* [What to produce]: Among the records, find the lines that hold the string "deals" and return them.

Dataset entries

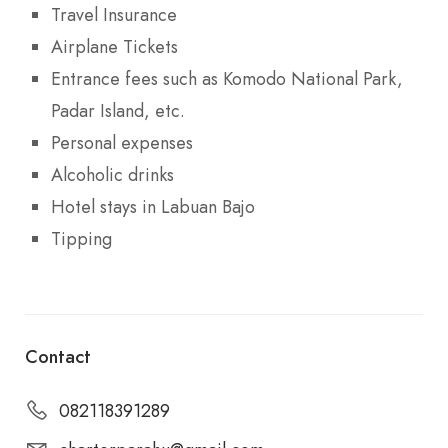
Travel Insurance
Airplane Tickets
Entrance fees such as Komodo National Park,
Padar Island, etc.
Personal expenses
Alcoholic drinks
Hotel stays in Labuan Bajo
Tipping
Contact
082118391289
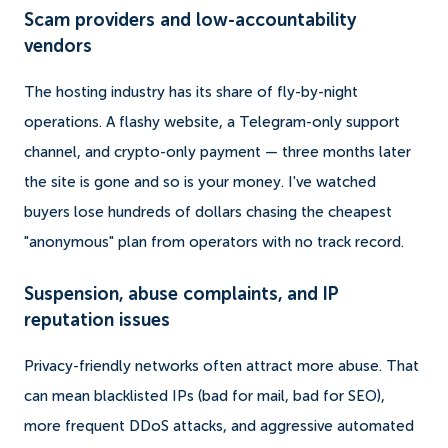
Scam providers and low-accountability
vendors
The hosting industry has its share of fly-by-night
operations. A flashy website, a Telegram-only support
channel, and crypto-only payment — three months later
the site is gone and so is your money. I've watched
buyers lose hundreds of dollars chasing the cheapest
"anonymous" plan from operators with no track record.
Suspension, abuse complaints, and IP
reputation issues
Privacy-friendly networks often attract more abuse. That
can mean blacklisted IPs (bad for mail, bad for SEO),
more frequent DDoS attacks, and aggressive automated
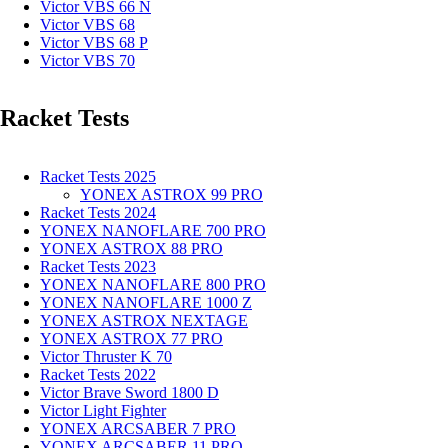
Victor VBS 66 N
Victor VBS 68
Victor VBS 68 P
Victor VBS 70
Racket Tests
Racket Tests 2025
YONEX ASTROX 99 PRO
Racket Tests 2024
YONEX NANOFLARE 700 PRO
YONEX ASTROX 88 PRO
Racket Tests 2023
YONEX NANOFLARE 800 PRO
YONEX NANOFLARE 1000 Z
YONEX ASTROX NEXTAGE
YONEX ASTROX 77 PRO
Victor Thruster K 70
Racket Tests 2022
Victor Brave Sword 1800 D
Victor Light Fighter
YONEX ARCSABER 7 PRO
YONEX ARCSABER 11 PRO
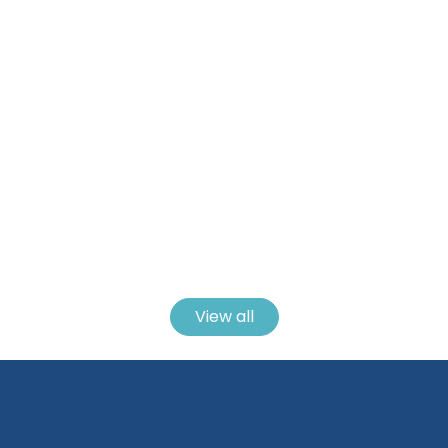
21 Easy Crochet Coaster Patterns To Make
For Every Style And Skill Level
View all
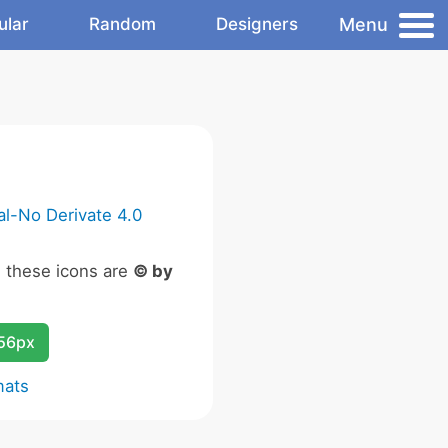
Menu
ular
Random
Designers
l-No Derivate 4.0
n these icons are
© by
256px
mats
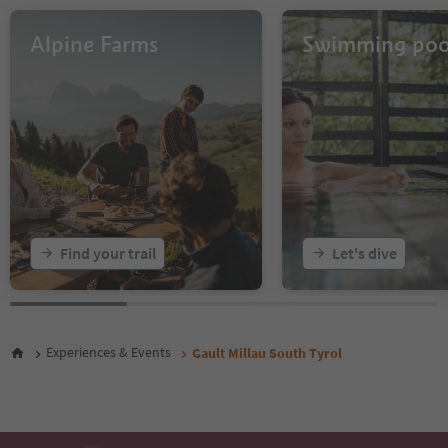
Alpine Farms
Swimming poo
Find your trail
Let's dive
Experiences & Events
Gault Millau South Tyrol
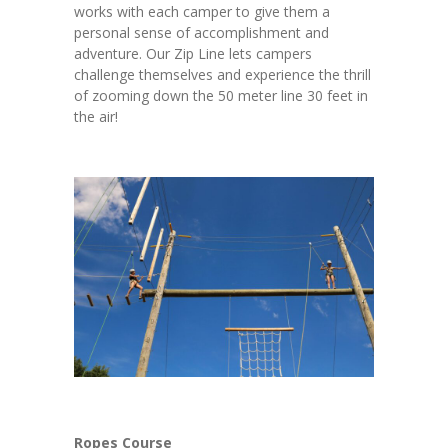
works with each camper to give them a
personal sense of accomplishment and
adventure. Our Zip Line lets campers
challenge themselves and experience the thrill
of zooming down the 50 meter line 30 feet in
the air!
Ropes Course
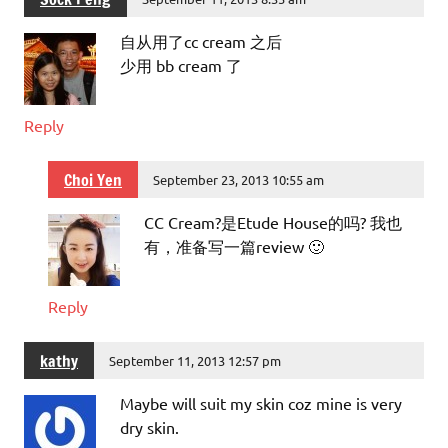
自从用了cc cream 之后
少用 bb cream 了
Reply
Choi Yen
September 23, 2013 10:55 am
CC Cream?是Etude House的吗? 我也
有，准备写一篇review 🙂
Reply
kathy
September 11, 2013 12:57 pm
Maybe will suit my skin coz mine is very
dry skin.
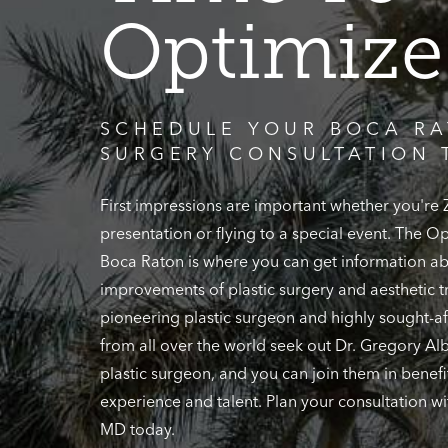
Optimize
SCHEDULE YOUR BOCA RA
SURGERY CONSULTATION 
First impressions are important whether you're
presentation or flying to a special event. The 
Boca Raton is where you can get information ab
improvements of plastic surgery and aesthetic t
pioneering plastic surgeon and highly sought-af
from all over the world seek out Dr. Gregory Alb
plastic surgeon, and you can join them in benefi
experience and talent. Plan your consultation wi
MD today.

==

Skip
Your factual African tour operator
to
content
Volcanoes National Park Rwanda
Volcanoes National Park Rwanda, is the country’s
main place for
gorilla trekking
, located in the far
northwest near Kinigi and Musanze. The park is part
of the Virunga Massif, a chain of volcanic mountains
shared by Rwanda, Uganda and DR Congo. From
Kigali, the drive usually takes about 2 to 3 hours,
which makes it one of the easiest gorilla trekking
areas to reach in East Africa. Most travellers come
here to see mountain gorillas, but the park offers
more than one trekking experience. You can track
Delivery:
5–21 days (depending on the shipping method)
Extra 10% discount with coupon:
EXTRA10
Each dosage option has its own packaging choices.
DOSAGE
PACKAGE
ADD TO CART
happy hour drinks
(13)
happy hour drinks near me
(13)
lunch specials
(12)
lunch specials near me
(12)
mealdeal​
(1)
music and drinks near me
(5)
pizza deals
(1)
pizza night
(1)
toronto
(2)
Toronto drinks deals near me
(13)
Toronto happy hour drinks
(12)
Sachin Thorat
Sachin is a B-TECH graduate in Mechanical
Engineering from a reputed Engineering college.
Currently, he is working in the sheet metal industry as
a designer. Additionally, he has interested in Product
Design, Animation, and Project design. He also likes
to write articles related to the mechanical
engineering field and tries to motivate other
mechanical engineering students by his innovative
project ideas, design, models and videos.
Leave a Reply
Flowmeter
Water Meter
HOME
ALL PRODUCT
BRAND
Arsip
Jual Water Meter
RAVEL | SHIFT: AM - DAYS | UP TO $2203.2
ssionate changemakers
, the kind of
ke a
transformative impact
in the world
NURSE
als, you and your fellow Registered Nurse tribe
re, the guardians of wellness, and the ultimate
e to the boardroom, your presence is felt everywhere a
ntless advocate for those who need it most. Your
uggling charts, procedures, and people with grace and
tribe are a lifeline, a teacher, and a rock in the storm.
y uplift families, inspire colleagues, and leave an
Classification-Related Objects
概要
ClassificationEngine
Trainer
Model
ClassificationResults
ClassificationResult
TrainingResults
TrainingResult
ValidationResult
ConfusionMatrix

---

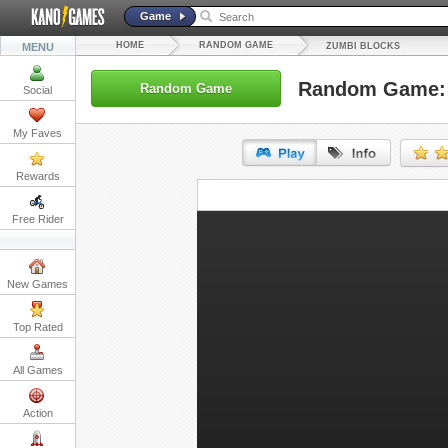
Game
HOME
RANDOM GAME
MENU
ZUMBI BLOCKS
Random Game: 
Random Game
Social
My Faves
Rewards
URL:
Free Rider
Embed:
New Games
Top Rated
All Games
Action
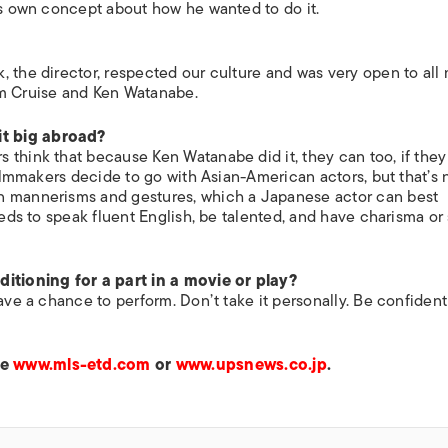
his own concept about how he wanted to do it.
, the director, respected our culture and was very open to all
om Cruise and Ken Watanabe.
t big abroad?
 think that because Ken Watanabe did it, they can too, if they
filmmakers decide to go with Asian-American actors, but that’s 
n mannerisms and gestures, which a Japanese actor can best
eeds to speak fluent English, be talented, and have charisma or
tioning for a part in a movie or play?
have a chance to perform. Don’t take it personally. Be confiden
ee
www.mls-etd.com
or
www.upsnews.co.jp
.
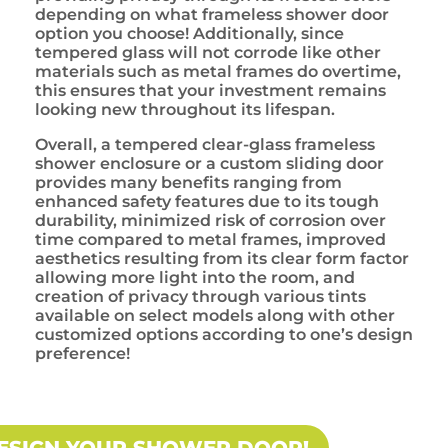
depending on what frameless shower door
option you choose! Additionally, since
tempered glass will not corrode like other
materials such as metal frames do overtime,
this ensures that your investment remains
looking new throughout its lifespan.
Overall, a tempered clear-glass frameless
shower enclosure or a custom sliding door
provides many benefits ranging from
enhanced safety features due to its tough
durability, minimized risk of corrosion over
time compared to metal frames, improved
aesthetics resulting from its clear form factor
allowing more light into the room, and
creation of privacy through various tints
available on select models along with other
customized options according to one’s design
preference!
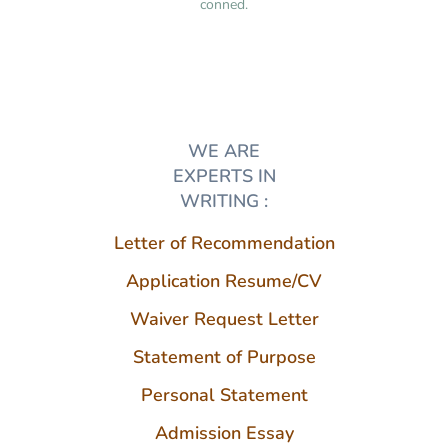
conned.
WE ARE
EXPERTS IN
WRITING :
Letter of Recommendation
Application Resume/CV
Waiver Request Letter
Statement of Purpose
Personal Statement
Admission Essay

* [Output of the task]:
pizza deals
Toronto drinks deals near me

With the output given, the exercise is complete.